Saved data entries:
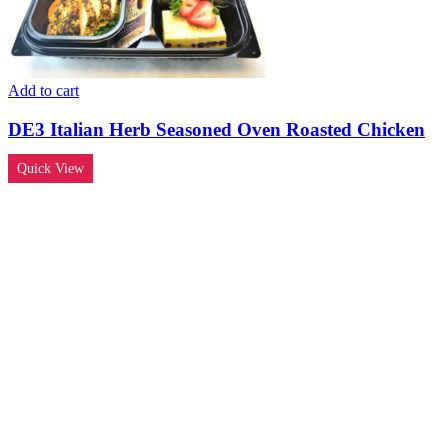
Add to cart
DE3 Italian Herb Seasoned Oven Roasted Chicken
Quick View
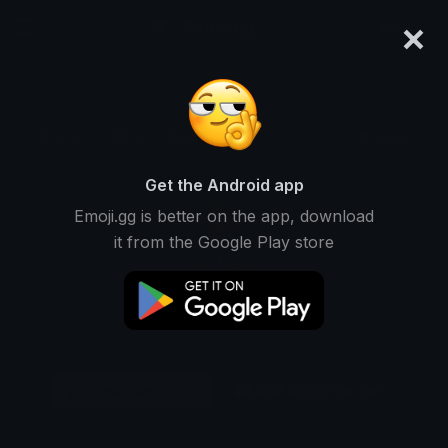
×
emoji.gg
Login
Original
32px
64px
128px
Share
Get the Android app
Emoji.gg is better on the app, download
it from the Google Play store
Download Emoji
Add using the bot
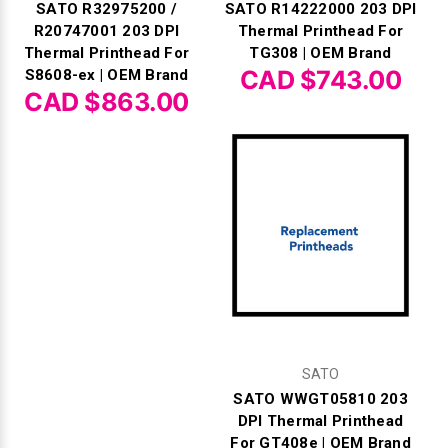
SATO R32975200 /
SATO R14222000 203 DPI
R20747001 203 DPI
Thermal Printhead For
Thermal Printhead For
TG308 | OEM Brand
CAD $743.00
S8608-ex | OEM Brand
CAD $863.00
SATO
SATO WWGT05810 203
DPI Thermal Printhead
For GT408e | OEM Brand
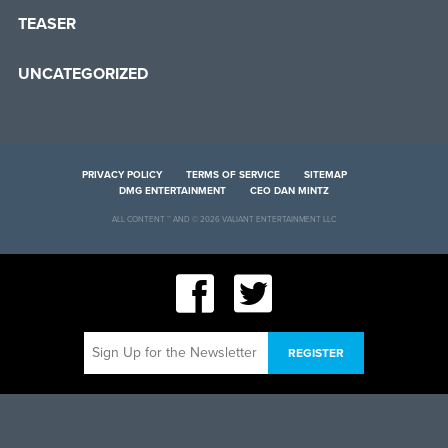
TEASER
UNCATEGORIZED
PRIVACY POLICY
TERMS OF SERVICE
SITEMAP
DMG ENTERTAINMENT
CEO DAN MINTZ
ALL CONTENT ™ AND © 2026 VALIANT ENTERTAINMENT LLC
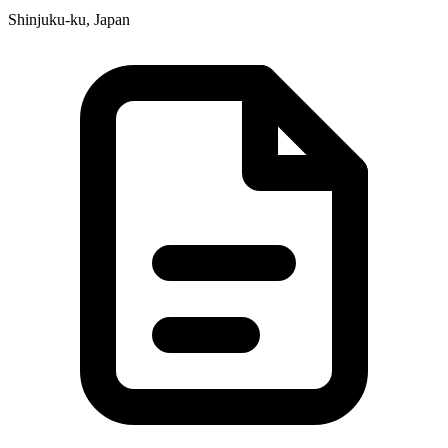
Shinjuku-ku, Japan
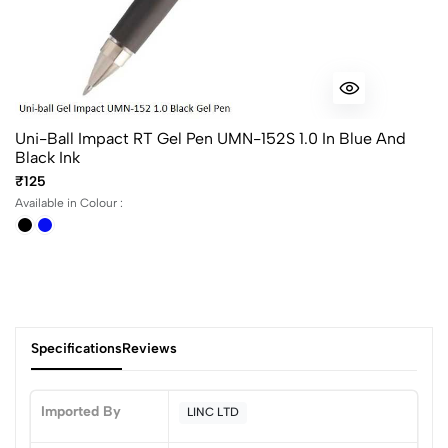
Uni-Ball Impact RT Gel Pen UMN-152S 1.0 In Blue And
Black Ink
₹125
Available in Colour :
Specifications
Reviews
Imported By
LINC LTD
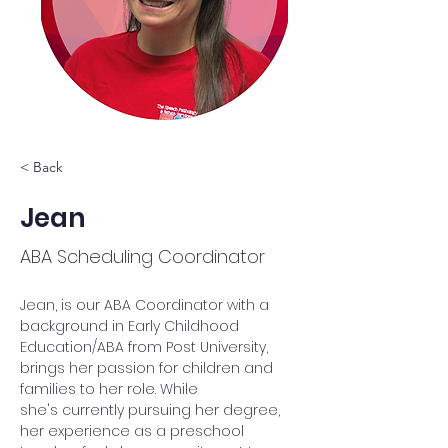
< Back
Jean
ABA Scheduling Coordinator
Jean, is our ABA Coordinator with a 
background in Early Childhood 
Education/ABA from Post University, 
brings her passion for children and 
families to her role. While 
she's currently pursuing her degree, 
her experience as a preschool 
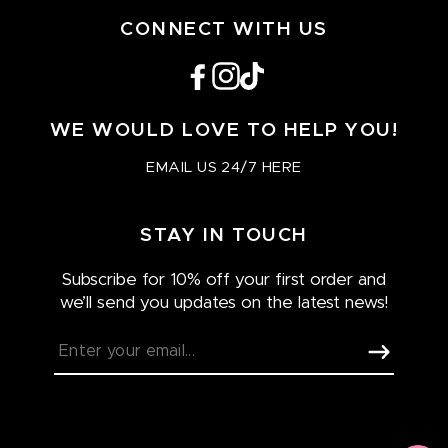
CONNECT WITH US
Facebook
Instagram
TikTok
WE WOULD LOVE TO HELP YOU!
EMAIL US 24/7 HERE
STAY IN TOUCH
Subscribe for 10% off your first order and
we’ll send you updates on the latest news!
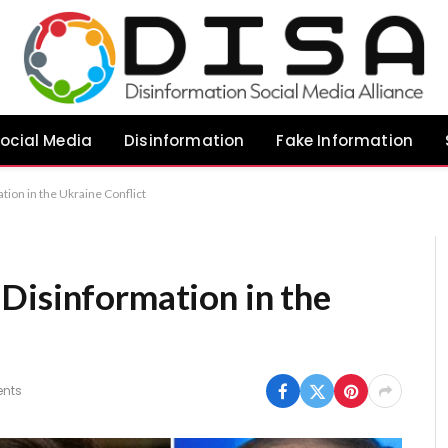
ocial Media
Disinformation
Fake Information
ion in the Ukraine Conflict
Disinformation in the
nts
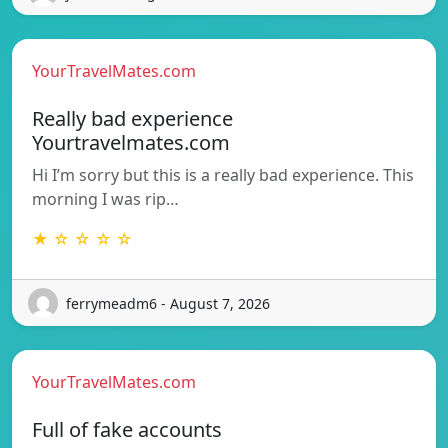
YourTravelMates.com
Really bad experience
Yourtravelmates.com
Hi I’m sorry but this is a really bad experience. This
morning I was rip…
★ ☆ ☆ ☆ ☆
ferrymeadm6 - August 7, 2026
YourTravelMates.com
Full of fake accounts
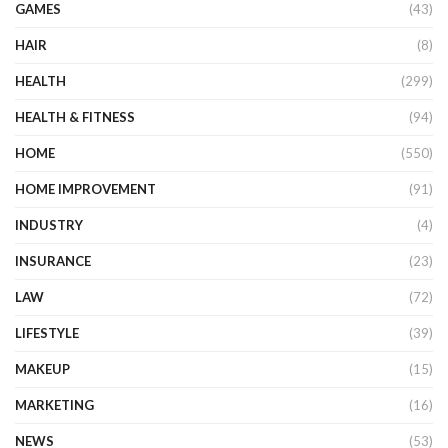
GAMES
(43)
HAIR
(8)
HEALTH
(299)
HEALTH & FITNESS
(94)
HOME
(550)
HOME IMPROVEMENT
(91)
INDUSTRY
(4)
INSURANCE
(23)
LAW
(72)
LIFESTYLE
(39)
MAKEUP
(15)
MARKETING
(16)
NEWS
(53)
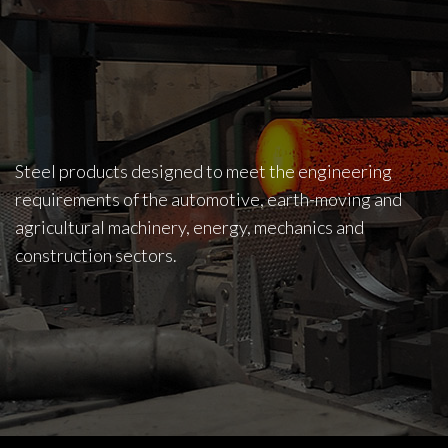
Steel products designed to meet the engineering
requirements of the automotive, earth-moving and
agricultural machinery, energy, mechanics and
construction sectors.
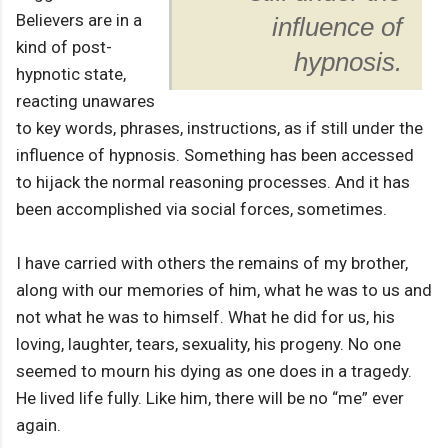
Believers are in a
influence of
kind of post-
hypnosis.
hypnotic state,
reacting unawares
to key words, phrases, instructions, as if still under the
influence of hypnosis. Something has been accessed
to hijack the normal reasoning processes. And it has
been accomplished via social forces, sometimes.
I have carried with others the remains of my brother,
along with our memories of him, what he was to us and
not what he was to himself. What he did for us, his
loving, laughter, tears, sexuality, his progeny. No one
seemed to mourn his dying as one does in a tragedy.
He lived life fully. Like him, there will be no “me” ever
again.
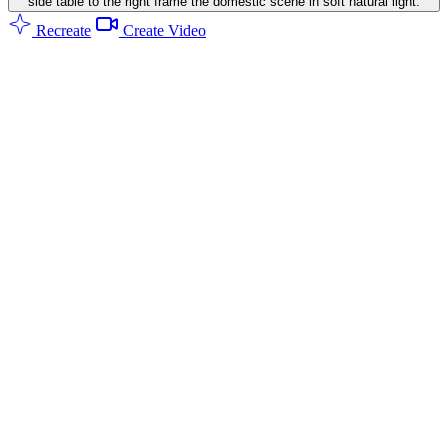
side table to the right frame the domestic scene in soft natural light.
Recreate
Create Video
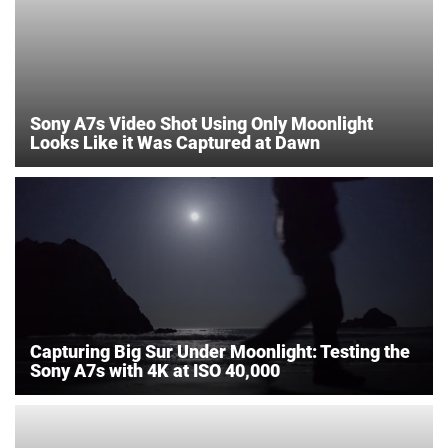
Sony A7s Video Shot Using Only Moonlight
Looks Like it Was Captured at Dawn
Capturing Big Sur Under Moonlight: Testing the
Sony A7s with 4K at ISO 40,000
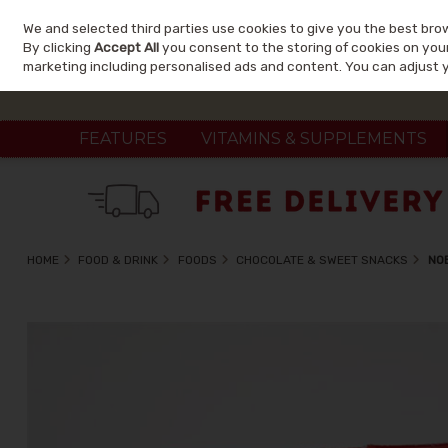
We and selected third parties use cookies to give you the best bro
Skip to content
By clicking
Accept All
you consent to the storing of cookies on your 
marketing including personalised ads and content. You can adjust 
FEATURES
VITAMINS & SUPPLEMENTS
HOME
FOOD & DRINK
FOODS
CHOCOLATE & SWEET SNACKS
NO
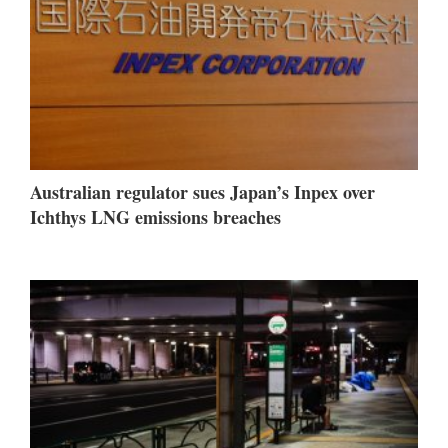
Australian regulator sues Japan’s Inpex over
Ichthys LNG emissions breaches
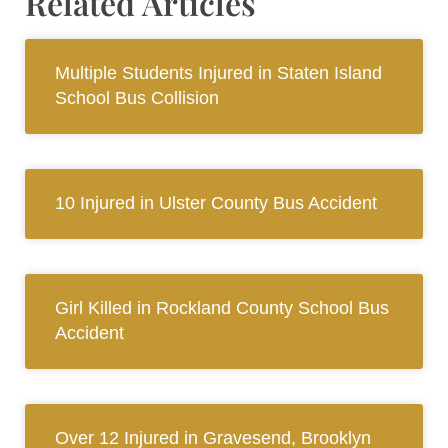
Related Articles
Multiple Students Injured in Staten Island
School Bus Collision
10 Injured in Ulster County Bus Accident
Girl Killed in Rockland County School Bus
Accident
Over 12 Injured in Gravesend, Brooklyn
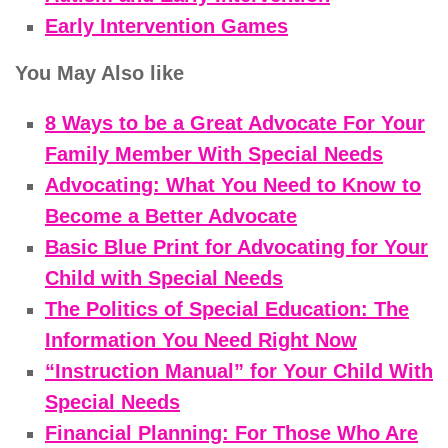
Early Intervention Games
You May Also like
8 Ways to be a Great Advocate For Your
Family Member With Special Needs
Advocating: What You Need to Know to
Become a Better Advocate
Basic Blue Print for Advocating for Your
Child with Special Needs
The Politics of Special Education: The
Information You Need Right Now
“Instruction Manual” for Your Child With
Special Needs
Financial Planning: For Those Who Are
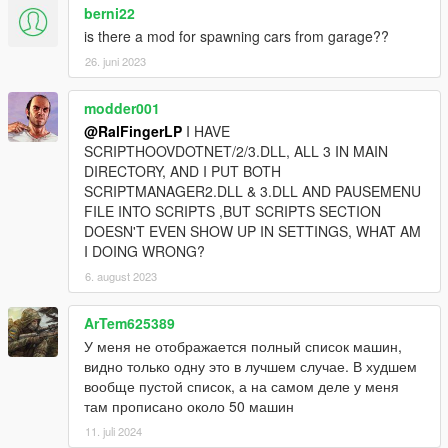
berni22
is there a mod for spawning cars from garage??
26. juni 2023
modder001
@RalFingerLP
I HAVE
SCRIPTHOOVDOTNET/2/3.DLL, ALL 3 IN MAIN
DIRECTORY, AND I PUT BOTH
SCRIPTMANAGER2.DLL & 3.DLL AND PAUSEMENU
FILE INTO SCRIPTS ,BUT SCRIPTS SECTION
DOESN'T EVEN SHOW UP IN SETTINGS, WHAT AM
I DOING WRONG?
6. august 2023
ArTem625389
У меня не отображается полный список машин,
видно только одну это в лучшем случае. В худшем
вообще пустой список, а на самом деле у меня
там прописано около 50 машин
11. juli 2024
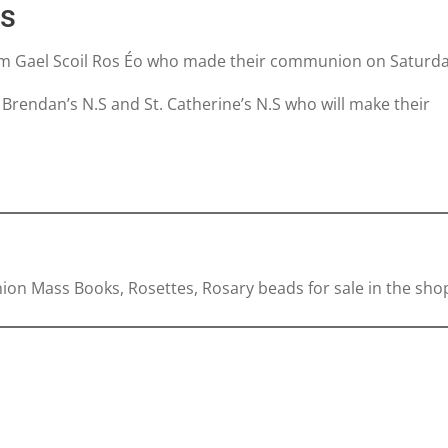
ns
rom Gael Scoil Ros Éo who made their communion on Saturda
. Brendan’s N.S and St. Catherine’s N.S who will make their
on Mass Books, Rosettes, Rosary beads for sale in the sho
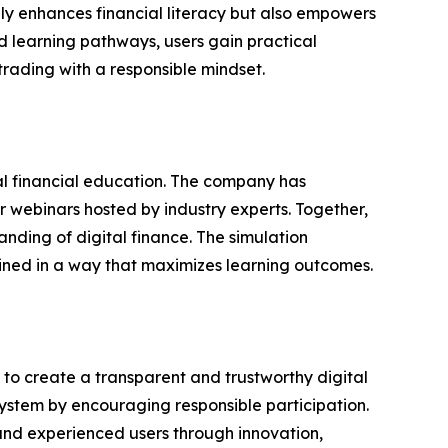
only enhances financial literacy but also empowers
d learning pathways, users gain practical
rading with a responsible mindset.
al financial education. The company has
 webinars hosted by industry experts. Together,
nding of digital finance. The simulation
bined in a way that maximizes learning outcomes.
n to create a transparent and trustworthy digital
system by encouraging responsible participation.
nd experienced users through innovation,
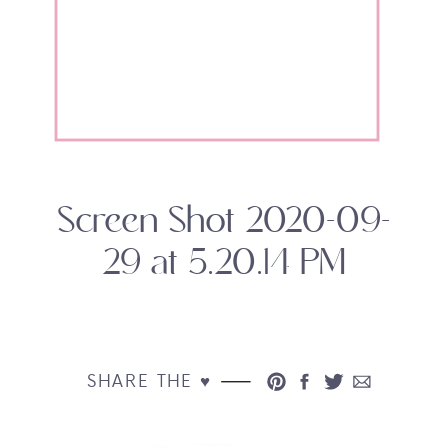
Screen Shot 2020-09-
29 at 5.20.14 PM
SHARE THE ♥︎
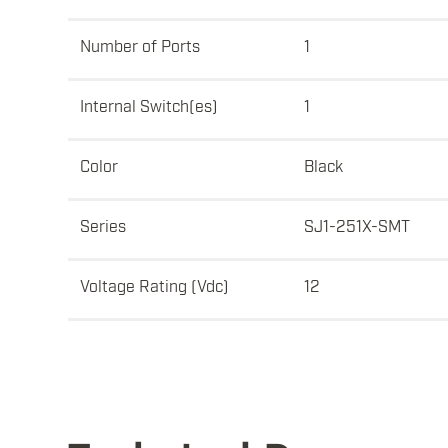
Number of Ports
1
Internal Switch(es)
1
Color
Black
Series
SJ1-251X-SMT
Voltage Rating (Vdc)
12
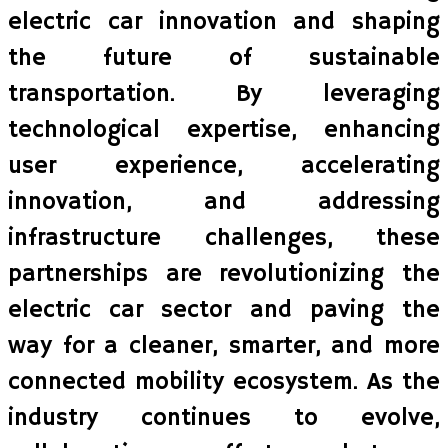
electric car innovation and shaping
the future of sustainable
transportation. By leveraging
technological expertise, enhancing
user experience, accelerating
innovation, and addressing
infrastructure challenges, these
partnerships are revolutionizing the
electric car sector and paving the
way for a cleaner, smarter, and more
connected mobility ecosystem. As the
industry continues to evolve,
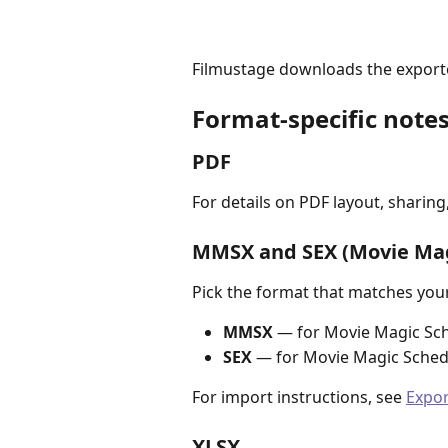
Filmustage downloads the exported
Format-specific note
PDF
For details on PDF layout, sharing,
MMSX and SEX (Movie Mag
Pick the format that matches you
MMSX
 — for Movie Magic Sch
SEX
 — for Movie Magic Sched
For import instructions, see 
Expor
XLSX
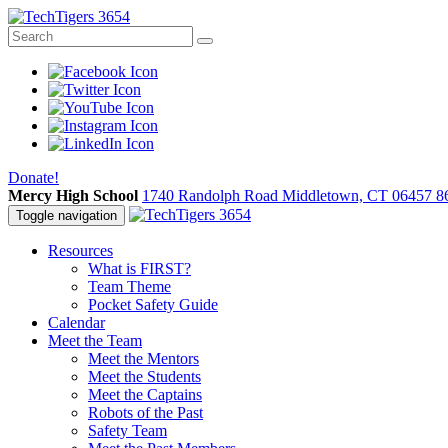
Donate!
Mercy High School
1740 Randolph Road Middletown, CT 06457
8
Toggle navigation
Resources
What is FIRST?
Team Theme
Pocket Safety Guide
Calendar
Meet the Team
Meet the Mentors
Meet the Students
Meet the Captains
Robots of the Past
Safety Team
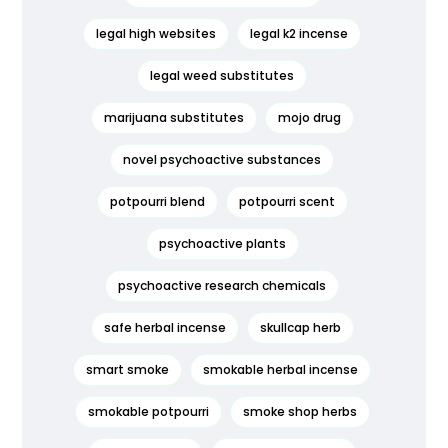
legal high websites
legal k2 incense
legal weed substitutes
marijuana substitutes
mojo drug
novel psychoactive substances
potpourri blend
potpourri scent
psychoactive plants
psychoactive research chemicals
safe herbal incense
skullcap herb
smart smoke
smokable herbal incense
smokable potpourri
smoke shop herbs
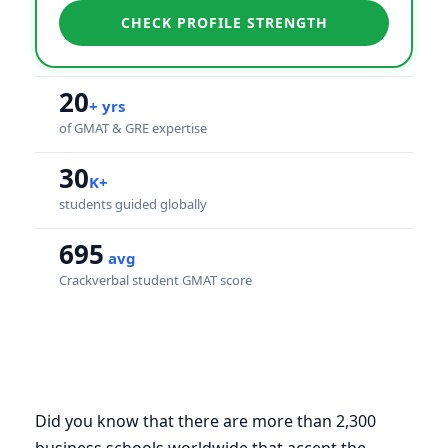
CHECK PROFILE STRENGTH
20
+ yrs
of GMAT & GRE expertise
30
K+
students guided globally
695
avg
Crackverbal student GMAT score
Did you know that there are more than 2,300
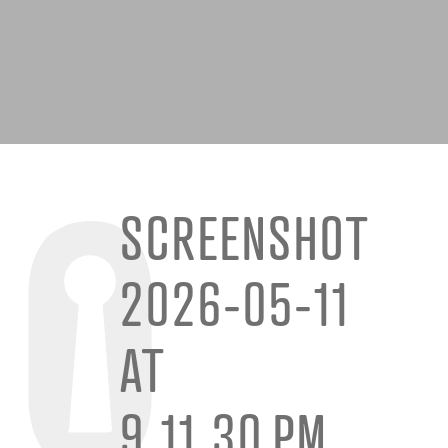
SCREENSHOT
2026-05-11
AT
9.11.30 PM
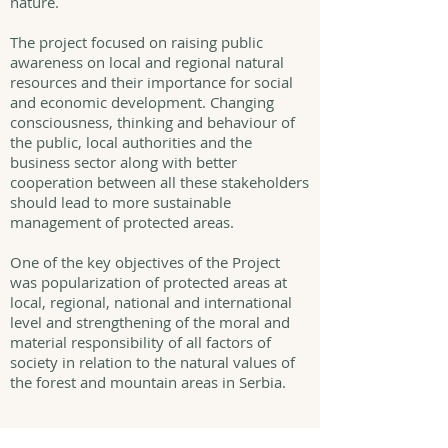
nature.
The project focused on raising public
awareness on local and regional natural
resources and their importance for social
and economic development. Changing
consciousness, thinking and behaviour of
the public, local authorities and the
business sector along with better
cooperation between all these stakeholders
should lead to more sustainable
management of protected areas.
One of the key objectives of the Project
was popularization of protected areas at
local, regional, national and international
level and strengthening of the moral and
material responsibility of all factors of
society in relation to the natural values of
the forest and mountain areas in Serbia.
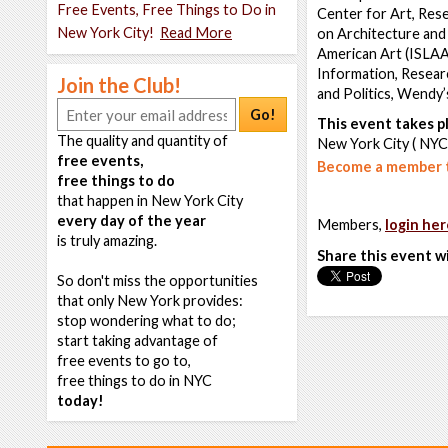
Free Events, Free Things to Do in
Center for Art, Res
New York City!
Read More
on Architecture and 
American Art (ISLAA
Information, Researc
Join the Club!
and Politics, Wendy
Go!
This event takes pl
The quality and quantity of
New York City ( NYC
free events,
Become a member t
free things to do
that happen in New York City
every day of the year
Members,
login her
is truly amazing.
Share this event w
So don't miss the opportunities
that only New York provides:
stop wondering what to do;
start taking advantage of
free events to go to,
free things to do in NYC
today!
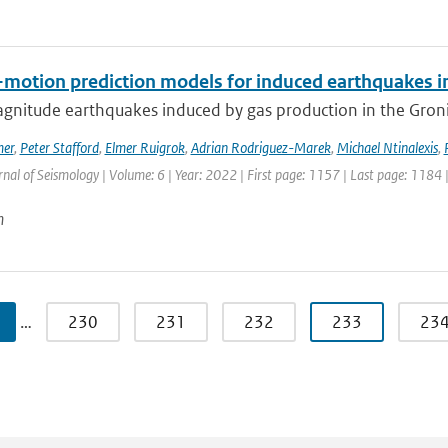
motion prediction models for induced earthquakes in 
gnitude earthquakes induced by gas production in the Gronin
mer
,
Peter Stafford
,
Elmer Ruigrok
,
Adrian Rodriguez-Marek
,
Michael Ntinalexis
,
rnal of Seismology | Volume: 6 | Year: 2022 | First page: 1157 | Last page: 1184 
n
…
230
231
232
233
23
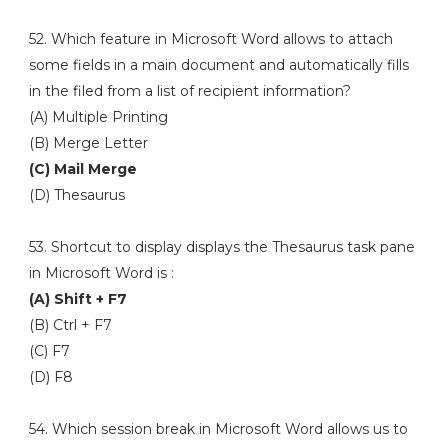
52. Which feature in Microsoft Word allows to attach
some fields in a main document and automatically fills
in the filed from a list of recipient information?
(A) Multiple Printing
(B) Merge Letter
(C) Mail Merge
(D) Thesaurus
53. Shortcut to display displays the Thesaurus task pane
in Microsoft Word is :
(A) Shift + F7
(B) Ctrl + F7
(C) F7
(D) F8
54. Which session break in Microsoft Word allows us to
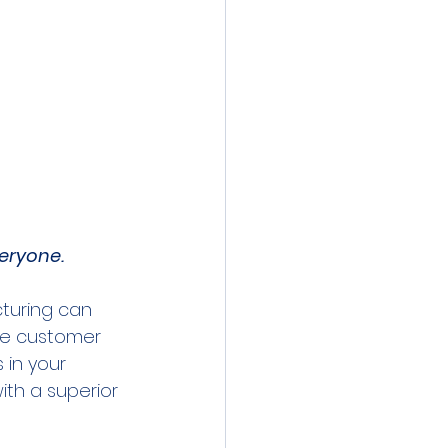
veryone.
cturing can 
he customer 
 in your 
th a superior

YOUR GOAL: Restate word for word the lines of the data above that begin at the line with "Crackverbal student GMAT score" and end at the line with "local, regional, national and international", keeping both ends and dropping every picture.

WRITTEN ANSWER:
Crackverbal student GMAT score
Did you know that there are more than 2,300
SCREENSHOT
2026-05-11
AT
9.11.30 PM
nature.
The project focused on raising public
awareness on local and regional natural
resources and their importance for social
and economic development. Changing
consciousness, thinking and behaviour of
the public, local authorities and the
business sector along with better
cooperation between all these stakeholders
should lead to more sustainable
management of protected areas.
One of the key objectives of the Project
was popularization of protected areas at
local, regional, national and international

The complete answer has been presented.